Yidnekatchew Tessema
Le père du football africain
Mercredi 19 août 1987, Addis-Abeba est en deuil. Yidnekatchew Tessema a terminé à l’aube le match de sa vie. Il avait 66 ans et régnait, depuis le 22 février 1972, sur un « empire », la Confédération africaine de football (CAF). Yidnekatchew (« Celui qui émerveille » en amharique) Tessema est né le 11septembre 1921 à Jimma, dans le sud-ouest de l’Éthiopie. Son père, Tessema Eshete, poète, lui transmit le goût des lettres. Il apprit le français et l’italien et décrocha, en 1941, un poste de traducteur au ministère
de l’Éducation. Footballeur surdoué, il s’engagea avec le Saint-George d’Addis-Abeba, le club de sa vie dont il porta les couleurs durant vingt-trois ans. Excellent dribbleur, il rejoignit la sélection d’Éthiopie, dont il fut le capitaine de 1948 à 1954. Esprit d’avant-garde, haut fonctionnaire, il entame à partir de février 1957 une fulgurante percée internationale. Cofondateur de la CAF (et de la Coupe d’Afrique, nées toutes deux en février 1957 à Khartoum), il en est successivement vice-président puis président. La Fifa l’accueille dans son comité exécutif de 1966 à 1972. Dirigeant olympique, il est coopté en 1971 par le CIO.

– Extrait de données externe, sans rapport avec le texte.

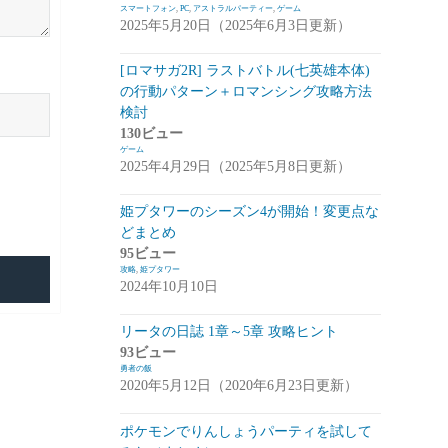
スマートフォン
,
PC
,
アストラルパーティー
,
ゲーム
2025年5月20日（2025年6月3日更新）
崩落のCARNEADES(ホウカル)
(15)
Zold:Out~鍛冶屋の物語(ゾルカジ)
(13)
[ロマサガ2R] ラストバトル(七英雄本体)
の行動パターン＋ロマンシング攻略方法
攻略情報
(5)
検討
雑談
(7)
130ビュー
ゲーム
拡張少女系トライナリー(トライナリー)
2025年4月29日（2025年5月8日更新）
(12)
姫プタワーのシーズン4が開始！変更点な
勇者の飯
(14)
どまとめ
95ビュー
ボーダーブレイク
(13)
攻略
,
姫プタワー
2024年10月10日
アスタータタリクス(アスタタ)
(38)
イベント事前情報
(16)
リータの日誌 1章～5章 攻略ヒント
93ビュー
攻略情報
(10)
勇者の飯
2020年5月12日（2020年6月23日更新）
雑談
(13)
ポケモンでりんしょうパーティを試して
サクライグノラムス(サクムス)
(2)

De 1957 jusqu’à sa mort, Tessema est la pyramide de la CAF. Sa force tranquille. Fin et ouvert, il savait écouter, comprendre et répondre avec une touche d’humour. Politicien habile, panafricaniste militant et tiers-mondiste convaincu, il s’y connaissait pour désamorcer les crises et dénouer les conflits. Ses prises de position ont toujours témoigné de la passion sincère qu’il portait au football dont il suivait pas à pas l’évolution technique. Patron de la CAF, il exerçait pleinement toutes ses responsabilités et écrasait de sa forte personnalité tous ses pairs. Il refusa toute
ingérence et préserva l’indépendance de la CAF, dont il fit une institution crédible et respectée. Sa volonté d’autonomie le conduisit maintes fois à en découdre avec les présidents de la Fifa. Ses idées ont fait leur chemin même si son testament politique n’a pas résisté aux égoïsmes des uns et aux concessions des autres. Tessema, c’était vraiment les années de braise de la CAF.